Example – If the technology sector shows increasing returns compared to others, shift capital into tech stocks.
19. Event-Driven Momentum
Use corporate events to predict momentum shifts.
How to Use:
- Earnings Reports – Positive earnings surprises often lead to upward momentum. Of course, underperforming can lead to price falls.
- Mergers and Acquisitions – Announcements can cause large price movements.
Example – A company reports earnings that exceed expectations, leading to increased buying and upward momentum.
20. Behavioral Indicators
Analyze behavior patterns to predict momentum.
How to Use:
- Put/Call Ratios – High ratios may indicate bearish sentiment.
- Short Interest – High short interest could lead to a short squeeze and upward momentum.
- Volatility Index (VIX) – High readings suggest fear and potential market downturns. Low readings may indicate complacency.
- Investor Sentiment Surveys – Excessively bullish readings can be contrarian and signal a market top. Extremely bearish readings may indicate a bottom.
- Margin Debt – Rising levels can fuel market advances but also increase risk, while declining levels may signal decreased confidence.
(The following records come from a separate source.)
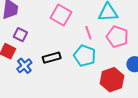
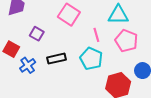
purple square: (20, 35) -> (37, 34), moved

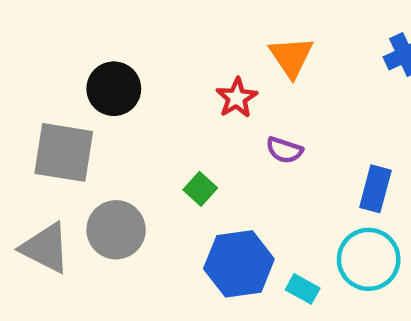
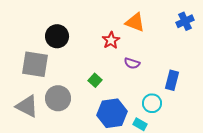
orange triangle: (291, 57) -> (135, 22), turned -35
cyan circle: (369, 259) -> (152, 103), moved, size x0.7

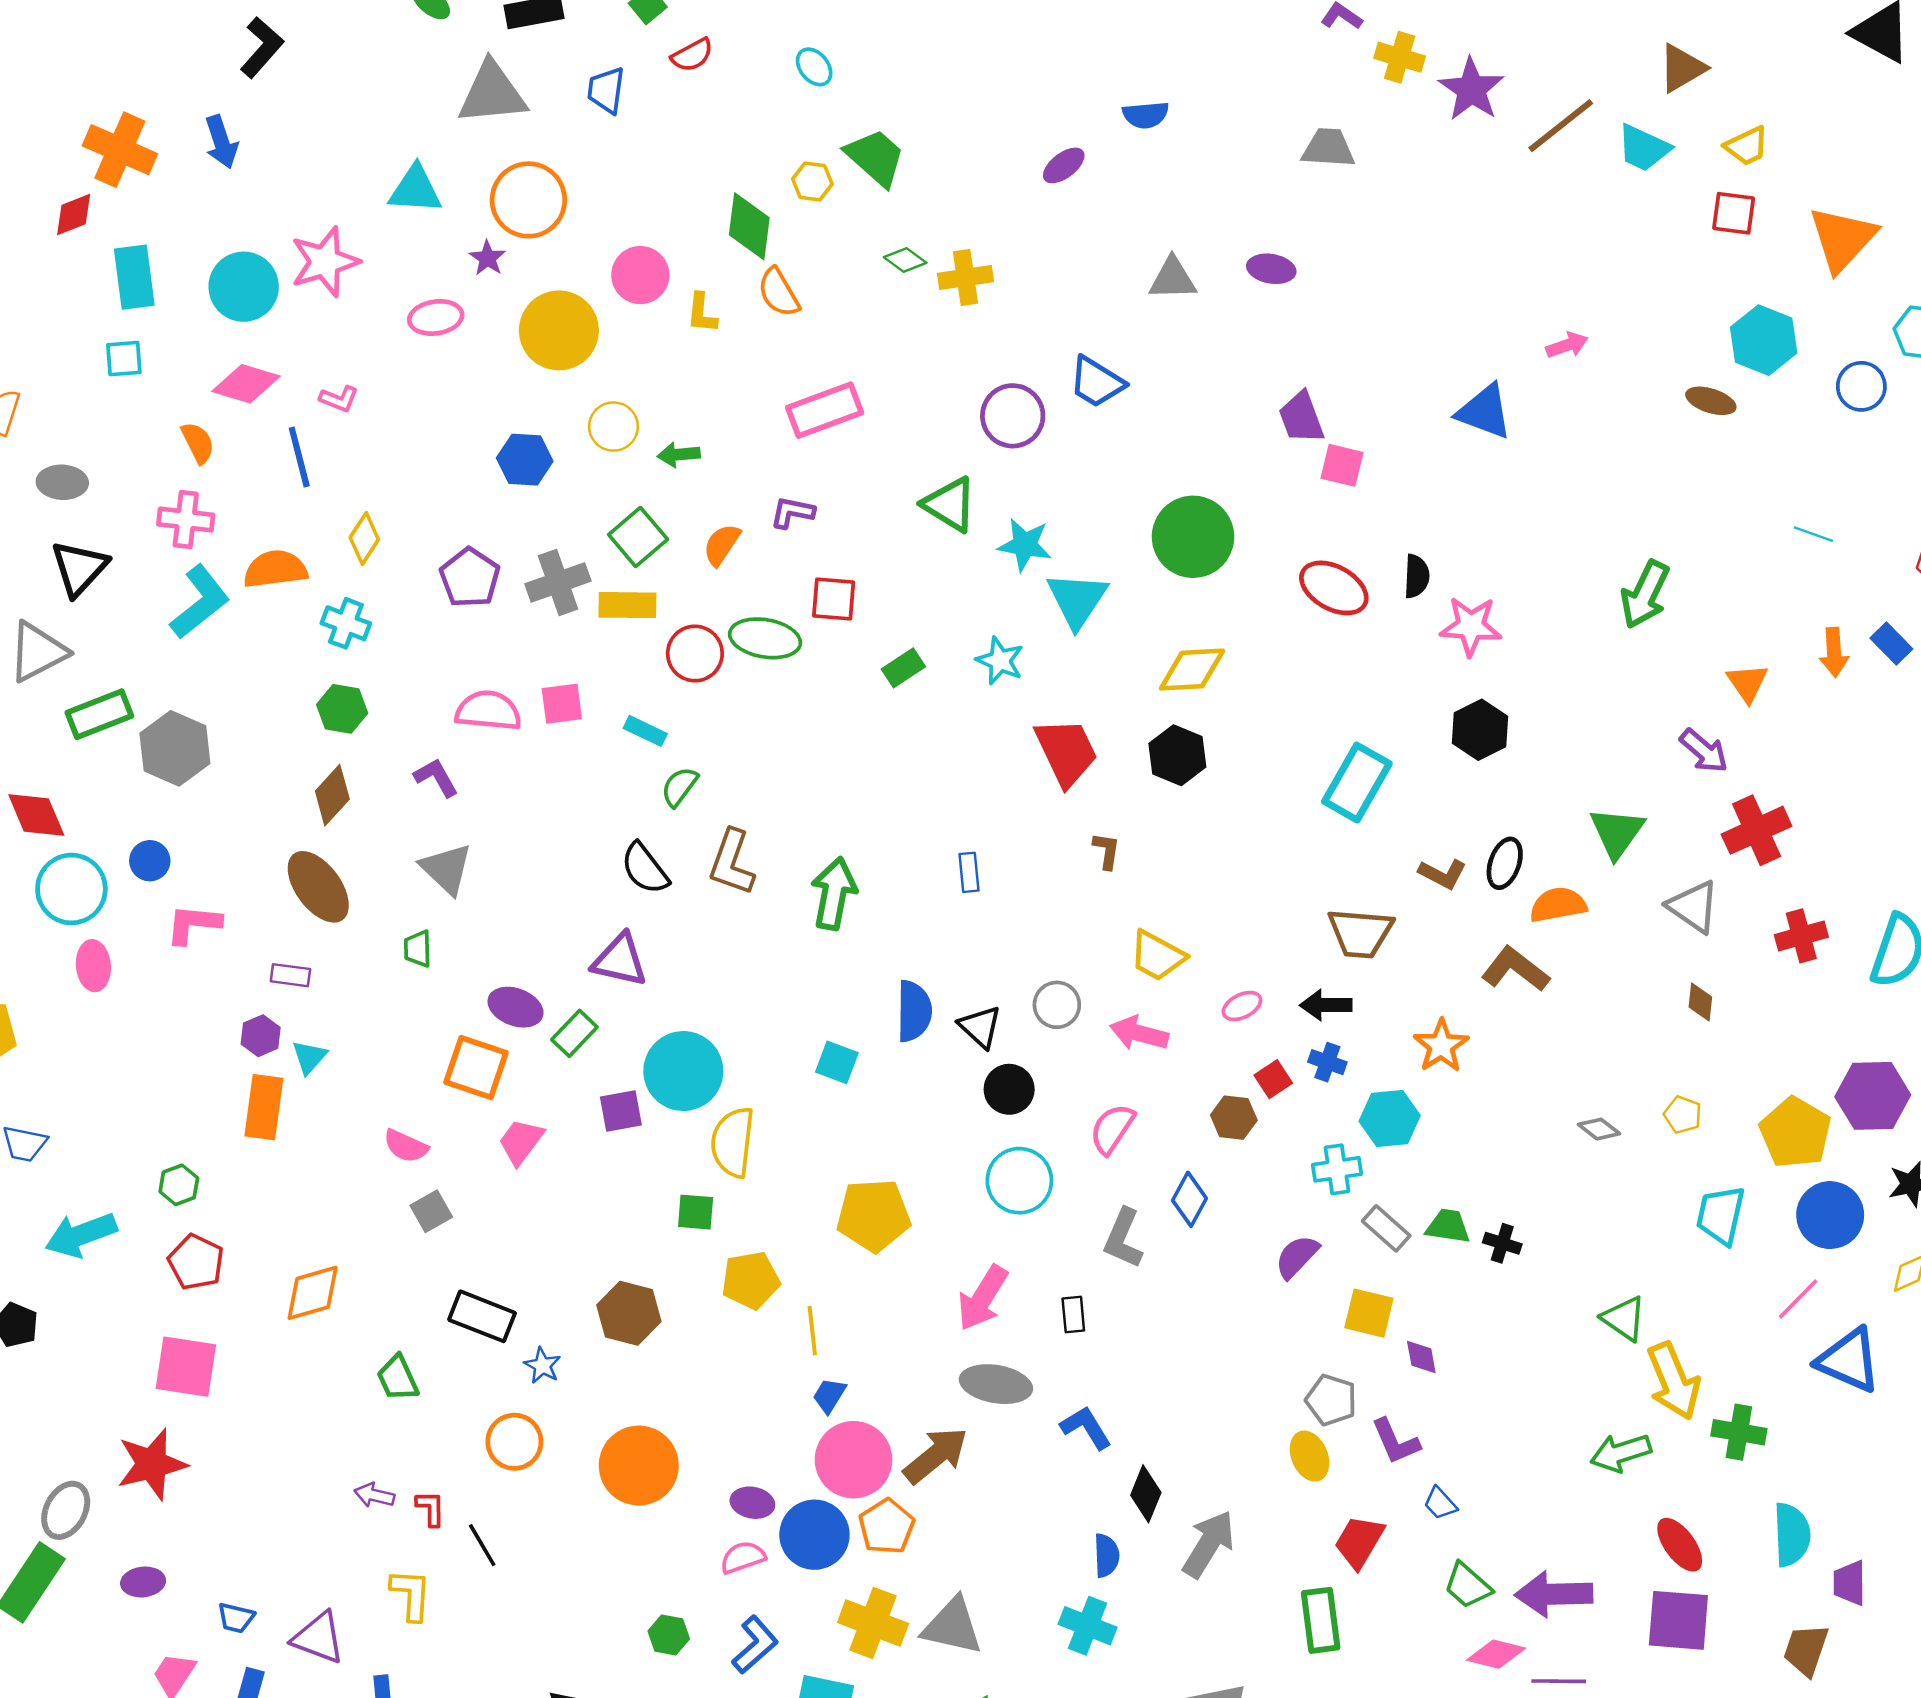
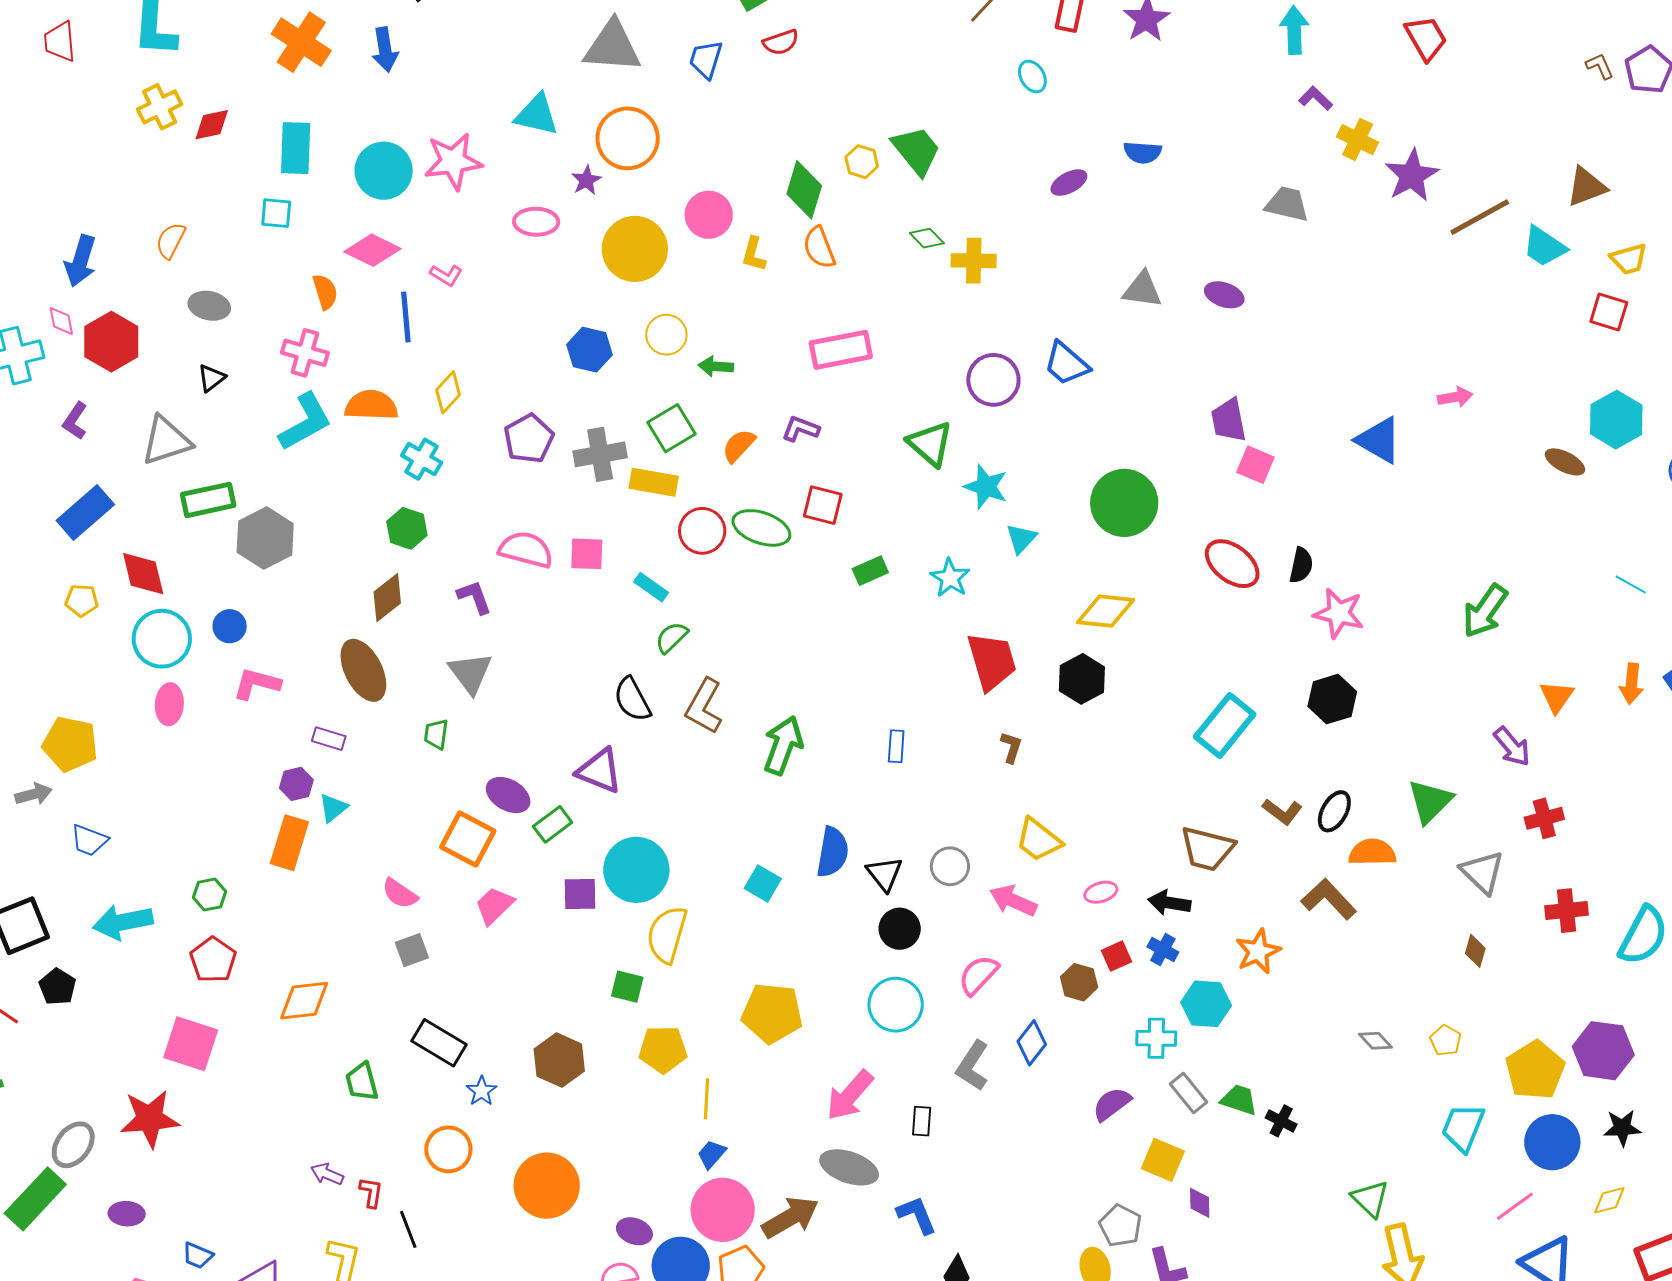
cyan ellipse: (814, 67) -> (1032, 76), moved
red diamond: (74, 214) -> (212, 125), moved
black triangle: (79, 568) -> (212, 378), size x0.6
cyan triangle: (1077, 600) -> (1021, 539), size x0.6
red cross: (1757, 830) -> (1544, 818), size x0.7

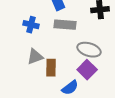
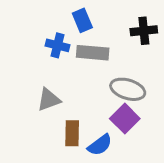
blue cross: (31, 25) -> (57, 45), moved
brown rectangle: (51, 68) -> (72, 133), moved

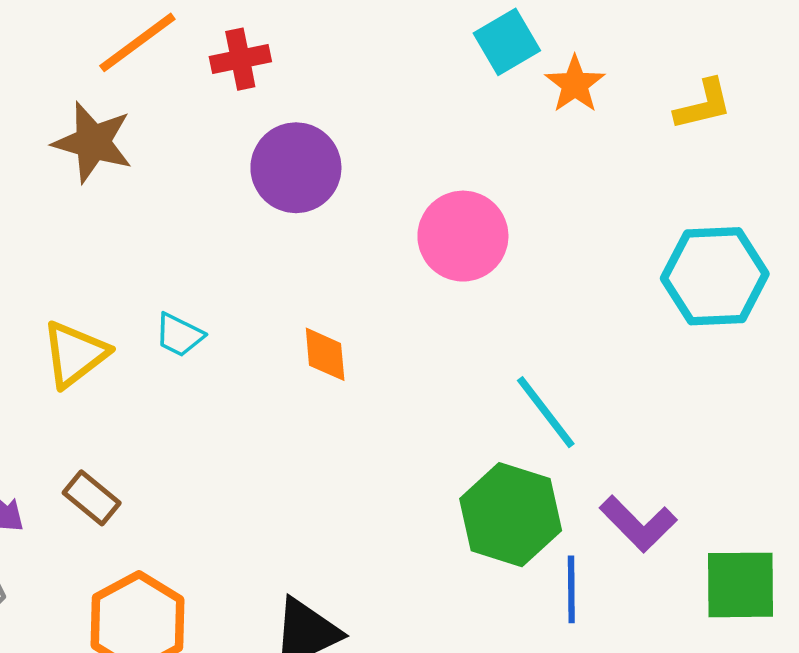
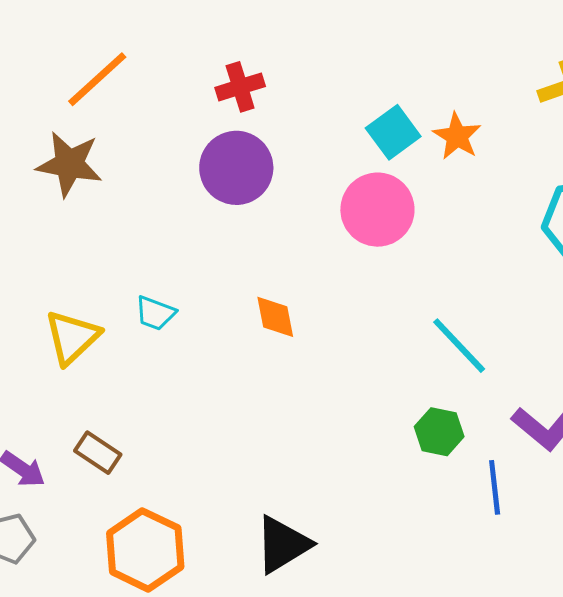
cyan square: (507, 42) -> (393, 132), moved
red cross: (240, 59) -> (240, 87), moved
orange star: (575, 84) -> (457, 136), moved
green hexagon: (511, 515) -> (439, 432), size x0.6

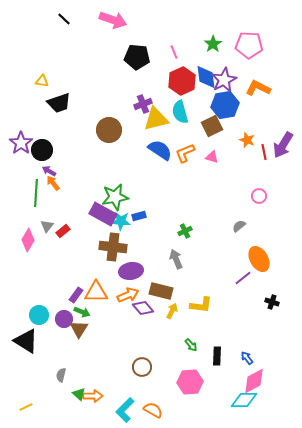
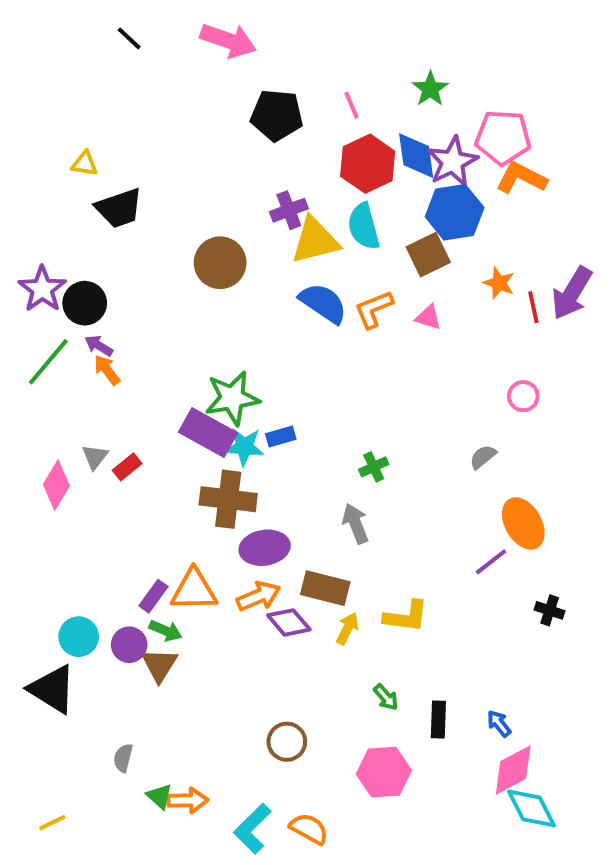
pink pentagon: (249, 45) -> (503, 137), moved
green line: (36, 193) -> (48, 362), moved, turned 36
cyan diamond: (244, 400) -> (531, 808), moved, turned 64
- Market Breadth – Strong breadth (more advancing than declining stocks) indicates a healthy market, while weak breadth suggests underlying weakness.
- Advance-Decline Line – A rising line confirms an uptrend. A falling line signals underlying weakness.
- New Highs/New Lows – Increasing new highs indicate strong momentum, while increasing new lows suggest broad market weakness.
- Fund Flows – Strong inflows into equity funds suggest positive sentiment, while outflows may indicate caution.
- Insider Trading – Increased insider buying can be a bullish signal, while increased insider selling may suggest caution.
Example – An unusually high short interest in a stock may set the stage for a rapid price increase if positive news triggers short covering.